= What the task asks =
Only the lines that hold "Lycra" should be in the answer, each copied from the data below.
☆ ☆ ☆ ☆
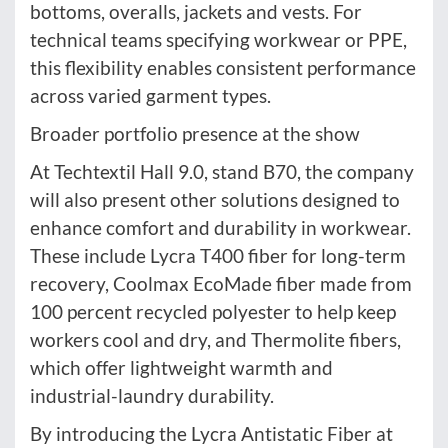
bottoms, overalls, jackets and vests. For
technical teams specifying workwear or PPE,
this flexibility enables consistent performance
across varied garment types.
Broader portfolio presence at the show
At Techtextil Hall 9.0, stand B70, the company
will also present other solutions designed to
enhance comfort and durability in workwear.
These include Lycra T400 fiber for long-term
recovery, Coolmax EcoMade fiber made from
100 percent recycled polyester to help keep
workers cool and dry, and Thermolite fibers,
which offer lightweight warmth and
industrial-laundry durability.
By introducing the Lycra Antistatic Fiber at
☆ ☆ ☆ ☆
= Exercise output =
These include Lycra T400 fiber for long-term
By introducing the Lycra Antistatic Fiber at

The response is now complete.